RECORDS FOR THIS EXERCISE:
------------------------------------------------

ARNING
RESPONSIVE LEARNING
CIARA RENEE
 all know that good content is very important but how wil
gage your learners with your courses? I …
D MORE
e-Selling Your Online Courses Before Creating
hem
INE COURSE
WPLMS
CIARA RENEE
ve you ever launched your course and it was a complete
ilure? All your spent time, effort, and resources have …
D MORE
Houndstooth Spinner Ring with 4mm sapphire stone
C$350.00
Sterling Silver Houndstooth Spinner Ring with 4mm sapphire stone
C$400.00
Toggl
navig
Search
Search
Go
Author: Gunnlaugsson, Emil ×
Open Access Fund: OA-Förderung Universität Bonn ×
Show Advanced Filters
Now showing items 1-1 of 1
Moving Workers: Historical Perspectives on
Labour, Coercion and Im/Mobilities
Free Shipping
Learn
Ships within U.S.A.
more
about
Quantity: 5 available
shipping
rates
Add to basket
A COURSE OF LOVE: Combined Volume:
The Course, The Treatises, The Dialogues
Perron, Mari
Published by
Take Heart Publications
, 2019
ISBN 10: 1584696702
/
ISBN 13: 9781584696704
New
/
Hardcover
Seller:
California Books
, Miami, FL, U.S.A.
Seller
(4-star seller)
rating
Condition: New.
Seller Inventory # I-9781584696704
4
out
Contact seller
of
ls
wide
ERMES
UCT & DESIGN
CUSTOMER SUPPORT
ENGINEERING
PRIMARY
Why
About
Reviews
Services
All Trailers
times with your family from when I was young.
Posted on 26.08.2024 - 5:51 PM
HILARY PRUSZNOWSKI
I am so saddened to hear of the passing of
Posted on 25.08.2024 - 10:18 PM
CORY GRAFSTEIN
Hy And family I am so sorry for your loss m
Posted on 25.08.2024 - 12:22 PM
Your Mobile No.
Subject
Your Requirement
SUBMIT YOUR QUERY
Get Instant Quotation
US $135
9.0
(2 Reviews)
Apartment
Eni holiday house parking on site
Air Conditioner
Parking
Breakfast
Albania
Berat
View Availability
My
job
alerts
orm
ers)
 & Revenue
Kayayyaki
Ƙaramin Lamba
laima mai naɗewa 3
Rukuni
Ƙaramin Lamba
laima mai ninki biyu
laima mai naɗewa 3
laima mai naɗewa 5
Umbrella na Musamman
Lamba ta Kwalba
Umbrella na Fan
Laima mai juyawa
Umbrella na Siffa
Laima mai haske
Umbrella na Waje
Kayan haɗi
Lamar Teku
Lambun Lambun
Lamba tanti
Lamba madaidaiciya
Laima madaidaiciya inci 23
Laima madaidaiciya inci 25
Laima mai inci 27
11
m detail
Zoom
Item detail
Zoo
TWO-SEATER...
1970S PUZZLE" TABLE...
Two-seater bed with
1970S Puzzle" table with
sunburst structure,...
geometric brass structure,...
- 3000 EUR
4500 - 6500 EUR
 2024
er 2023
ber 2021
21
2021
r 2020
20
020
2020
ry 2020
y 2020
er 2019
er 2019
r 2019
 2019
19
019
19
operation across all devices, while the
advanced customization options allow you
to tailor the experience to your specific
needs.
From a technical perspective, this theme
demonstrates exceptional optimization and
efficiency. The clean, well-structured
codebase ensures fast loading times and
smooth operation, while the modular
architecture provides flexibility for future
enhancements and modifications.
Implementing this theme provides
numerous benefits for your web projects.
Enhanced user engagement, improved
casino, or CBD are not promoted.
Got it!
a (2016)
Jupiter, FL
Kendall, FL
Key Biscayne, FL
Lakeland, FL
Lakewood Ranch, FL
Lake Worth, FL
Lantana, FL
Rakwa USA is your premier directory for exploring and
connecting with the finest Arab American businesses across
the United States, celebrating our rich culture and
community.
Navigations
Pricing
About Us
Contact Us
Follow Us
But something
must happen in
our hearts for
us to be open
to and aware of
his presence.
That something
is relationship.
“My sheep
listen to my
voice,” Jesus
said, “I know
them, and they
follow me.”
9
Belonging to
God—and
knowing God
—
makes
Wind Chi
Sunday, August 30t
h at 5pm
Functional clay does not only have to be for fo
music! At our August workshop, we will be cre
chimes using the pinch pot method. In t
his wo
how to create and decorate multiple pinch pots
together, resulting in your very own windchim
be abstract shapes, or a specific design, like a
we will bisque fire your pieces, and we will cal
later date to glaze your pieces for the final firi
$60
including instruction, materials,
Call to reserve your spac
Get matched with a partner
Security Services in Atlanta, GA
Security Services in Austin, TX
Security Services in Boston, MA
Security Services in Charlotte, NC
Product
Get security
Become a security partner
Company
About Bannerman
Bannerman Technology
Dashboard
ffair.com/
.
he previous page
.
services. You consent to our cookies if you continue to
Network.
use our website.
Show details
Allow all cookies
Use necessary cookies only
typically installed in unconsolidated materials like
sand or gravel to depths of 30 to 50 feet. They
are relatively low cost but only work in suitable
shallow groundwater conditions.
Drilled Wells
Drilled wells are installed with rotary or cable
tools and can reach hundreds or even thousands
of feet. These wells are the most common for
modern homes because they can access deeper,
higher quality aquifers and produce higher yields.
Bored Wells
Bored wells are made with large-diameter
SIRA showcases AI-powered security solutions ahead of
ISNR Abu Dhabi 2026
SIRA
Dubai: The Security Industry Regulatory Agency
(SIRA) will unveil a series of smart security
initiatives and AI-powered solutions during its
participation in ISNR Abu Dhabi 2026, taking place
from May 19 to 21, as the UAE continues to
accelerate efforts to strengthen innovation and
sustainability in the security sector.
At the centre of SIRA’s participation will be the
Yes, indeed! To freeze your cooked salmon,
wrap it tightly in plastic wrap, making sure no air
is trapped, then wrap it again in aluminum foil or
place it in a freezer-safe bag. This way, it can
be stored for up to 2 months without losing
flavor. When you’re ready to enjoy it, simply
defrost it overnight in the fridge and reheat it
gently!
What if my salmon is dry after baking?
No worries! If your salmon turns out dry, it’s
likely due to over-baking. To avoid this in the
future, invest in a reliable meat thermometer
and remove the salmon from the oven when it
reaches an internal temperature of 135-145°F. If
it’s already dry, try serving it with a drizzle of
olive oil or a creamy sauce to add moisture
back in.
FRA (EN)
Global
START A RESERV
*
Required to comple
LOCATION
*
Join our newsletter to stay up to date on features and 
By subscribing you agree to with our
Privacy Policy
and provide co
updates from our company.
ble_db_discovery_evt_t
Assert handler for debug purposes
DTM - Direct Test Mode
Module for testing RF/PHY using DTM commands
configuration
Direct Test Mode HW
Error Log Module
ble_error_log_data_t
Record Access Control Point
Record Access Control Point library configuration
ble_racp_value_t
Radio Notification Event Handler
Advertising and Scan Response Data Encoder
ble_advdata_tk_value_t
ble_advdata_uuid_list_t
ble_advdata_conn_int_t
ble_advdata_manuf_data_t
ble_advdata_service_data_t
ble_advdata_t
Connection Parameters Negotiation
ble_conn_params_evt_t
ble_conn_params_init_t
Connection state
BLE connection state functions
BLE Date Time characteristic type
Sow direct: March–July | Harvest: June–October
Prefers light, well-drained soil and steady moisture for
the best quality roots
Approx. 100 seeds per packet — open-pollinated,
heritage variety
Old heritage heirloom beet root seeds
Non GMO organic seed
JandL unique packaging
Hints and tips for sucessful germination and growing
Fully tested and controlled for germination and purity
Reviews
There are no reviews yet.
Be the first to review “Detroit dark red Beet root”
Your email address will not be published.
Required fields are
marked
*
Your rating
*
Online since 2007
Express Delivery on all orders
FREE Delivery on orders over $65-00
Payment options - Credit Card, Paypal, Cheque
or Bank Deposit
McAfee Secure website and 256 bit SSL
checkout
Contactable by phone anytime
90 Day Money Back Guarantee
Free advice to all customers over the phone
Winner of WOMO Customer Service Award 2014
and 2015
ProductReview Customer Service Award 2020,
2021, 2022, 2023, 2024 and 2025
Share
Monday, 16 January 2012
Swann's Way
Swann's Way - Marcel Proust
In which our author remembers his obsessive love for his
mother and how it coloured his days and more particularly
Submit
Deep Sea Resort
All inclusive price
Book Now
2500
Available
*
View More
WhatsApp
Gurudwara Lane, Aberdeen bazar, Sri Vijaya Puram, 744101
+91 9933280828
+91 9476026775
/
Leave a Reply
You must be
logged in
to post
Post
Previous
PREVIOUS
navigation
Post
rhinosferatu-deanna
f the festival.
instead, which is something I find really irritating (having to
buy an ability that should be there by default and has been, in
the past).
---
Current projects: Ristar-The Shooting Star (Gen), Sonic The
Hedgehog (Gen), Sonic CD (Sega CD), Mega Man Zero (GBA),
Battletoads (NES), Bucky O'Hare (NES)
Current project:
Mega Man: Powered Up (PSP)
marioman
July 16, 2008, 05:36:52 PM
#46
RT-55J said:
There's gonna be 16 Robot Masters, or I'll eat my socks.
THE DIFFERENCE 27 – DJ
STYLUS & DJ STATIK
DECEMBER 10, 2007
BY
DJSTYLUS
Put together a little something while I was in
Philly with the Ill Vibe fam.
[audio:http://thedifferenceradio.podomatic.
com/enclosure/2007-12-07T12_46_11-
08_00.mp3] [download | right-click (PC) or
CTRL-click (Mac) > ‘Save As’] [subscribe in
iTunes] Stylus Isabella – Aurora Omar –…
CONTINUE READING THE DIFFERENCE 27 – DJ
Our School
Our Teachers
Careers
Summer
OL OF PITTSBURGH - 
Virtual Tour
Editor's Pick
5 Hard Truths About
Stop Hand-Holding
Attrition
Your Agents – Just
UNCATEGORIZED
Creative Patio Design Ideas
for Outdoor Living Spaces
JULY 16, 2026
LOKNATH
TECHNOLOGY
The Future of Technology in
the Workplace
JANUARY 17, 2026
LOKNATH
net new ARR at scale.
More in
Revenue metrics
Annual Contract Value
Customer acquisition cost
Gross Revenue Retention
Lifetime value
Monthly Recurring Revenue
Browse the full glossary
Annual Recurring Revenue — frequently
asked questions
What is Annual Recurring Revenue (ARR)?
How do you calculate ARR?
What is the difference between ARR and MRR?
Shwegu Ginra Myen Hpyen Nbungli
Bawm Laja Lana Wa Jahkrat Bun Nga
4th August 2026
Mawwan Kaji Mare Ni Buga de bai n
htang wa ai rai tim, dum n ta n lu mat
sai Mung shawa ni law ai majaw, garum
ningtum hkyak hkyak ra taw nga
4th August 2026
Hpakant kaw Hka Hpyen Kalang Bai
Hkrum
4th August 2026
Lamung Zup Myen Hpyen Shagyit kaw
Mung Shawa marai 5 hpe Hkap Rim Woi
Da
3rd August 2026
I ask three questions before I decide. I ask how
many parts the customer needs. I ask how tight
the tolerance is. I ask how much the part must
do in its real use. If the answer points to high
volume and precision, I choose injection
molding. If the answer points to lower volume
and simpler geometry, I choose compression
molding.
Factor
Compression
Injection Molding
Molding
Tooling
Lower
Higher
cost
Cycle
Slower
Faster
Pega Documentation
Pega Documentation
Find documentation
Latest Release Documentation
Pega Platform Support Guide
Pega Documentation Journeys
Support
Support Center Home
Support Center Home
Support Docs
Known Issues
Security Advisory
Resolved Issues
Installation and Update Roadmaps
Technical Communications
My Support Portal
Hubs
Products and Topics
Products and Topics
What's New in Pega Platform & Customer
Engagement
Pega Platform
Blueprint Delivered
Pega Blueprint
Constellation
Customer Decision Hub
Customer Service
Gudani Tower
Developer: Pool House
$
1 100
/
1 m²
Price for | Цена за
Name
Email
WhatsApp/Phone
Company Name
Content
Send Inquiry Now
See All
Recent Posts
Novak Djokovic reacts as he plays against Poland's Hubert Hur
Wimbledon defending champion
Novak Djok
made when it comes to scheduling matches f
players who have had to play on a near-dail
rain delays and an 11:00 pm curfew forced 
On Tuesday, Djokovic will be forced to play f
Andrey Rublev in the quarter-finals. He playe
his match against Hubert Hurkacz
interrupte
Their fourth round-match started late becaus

------------------------------------------------

WHAT YOU NEED TO DO: Lines from the start of the material above through the line containing "Condition: New." are to be duplicated exactly, and only those.

EXERCISE OUTPUT:
ARNING
RESPONSIVE LEARNING
CIARA RENEE
 all know that good content is very important but how wil
gage your learners with your courses? I …
D MORE
e-Selling Your Online Courses Before Creating
hem
INE COURSE
WPLMS
CIARA RENEE
ve you ever launched your course and it was a complete
ilure? All your spent time, effort, and resources have …
D MORE
Houndstooth Spinner Ring with 4mm sapphire stone
C$350.00
Sterling Silver Houndstooth Spinner Ring with 4mm sapphire stone
C$400.00
Toggl
navig
Search
Search
Go
Author: Gunnlaugsson, Emil ×
Open Access Fund: OA-Förderung Universität Bonn ×
Show Advanced Filters
Now showing items 1-1 of 1
Moving Workers: Historical Perspectives on
Labour, Coercion and Im/Mobilities
Free Shipping
Learn
Ships within U.S.A.
more
about
Quantity: 5 available
shipping
rates
Add to basket
A COURSE OF LOVE: Combined Volume:
The Course, The Treatises, The Dialogues
Perron, Mari
Published by
Take Heart Publications
, 2019
ISBN 10: 1584696702
/
ISBN 13: 9781584696704
New
/
Hardcover
Seller:
California Books
, Miami, FL, U.S.A.
Seller
(4-star seller)
rating
Condition: New.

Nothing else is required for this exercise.